Earlier, the US air force said two F-15 fighter jets, from Andersen Air Force Base in Guam, intercepted Russian TU-95 bombers, which circled the US island territory.
The Chinese and Russian defense ministries rejected these "groundless" accusations.
The Russian Defense Ministry said the Russian air force had no bombers on missions in the Pacific Ocean, and added that its bomber pilot training is carried out in Russia 's Far East, not in the Pacific Ocean.
The Chinese Ministry of National Defense said on Tuesday and Wednesday that Chinese military has never supported hackings and the report is false as it only relies on the IP addresses that shows they originated in China.
Cyberattacks are global, anonymous and deceptive, and their true sources are not easy to identify, he said.
IP addresses alone do not provide proof of hackers ' origins, or whether the government is behind them, according to Chinese information specialists.
Rather than attacking other countries, China, as official statistics show, is one of the major victims of cyberattacks. And hackings traced to the US ranked the first.
Zhai Dequan, deputy secretary-general of the China Arms Control and Disarmament Association, said that the US, in order to continue to impose its containment strategy worldwide, has singled out China, as the rising economic power, and Russia, a strong military power, as its targets.

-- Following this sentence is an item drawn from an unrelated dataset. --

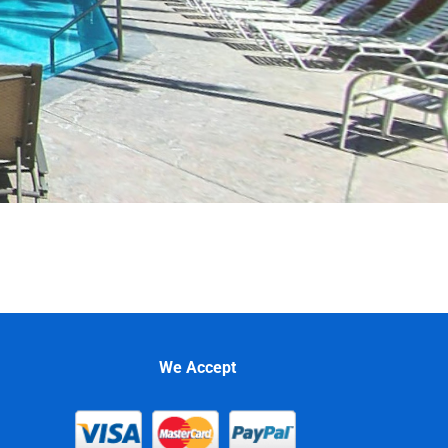
We Accept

Such moves will not help the US build good bilateral ties with other countries, said Jia Xiudong, a senior researcher at the China Institutes of International Studies.
This case once again reflected the poor mutual strategic trust between the Chinese and US militaries, as the US side always links the rumor with China every time it appears, he said.
According to documents obtained by USA Today, the US Army estimates that automatic budget cuts, scheduled to take effect on March 1, will force $15 billion in wage and spending reductions and prompt layoffs for 300,000 people nationwide.
The cuts will affect every army installation, and US states with large bases and military contractors are taking the biggest hits, according to the documents.
US President Barack Obama urged Congress on Tuesday to pass a measure to delay the automatic cuts to the defense budget for the rest of the year, which he said would do great damage to the economy.
By playing up "security threats", interest groups can make political and economic gains, said Niu Jun, a professor of US studies at Peking University.
It is unlikely that the Obama administration will maintain such a high defense budget due to the domestic economic situation, Zhai said.
"But playing up the threat is good for those weapon manufacturers in the short term, and also for the country to maintain its military presence around the world in the long run," he said.
To deal with these cyberattack allegations, there should be more dialogue, cooperation and regulation, rather than focusing on an imaginary enemy and demonizing it, said Yuan Peng, an expert on US studies at the China Institutes of Contemporary International Relations.
"But the question is whether there will be a worldwide framework and an Internet regulation that is recognized by all parties, which will be an important subject for future US-China ties," he said.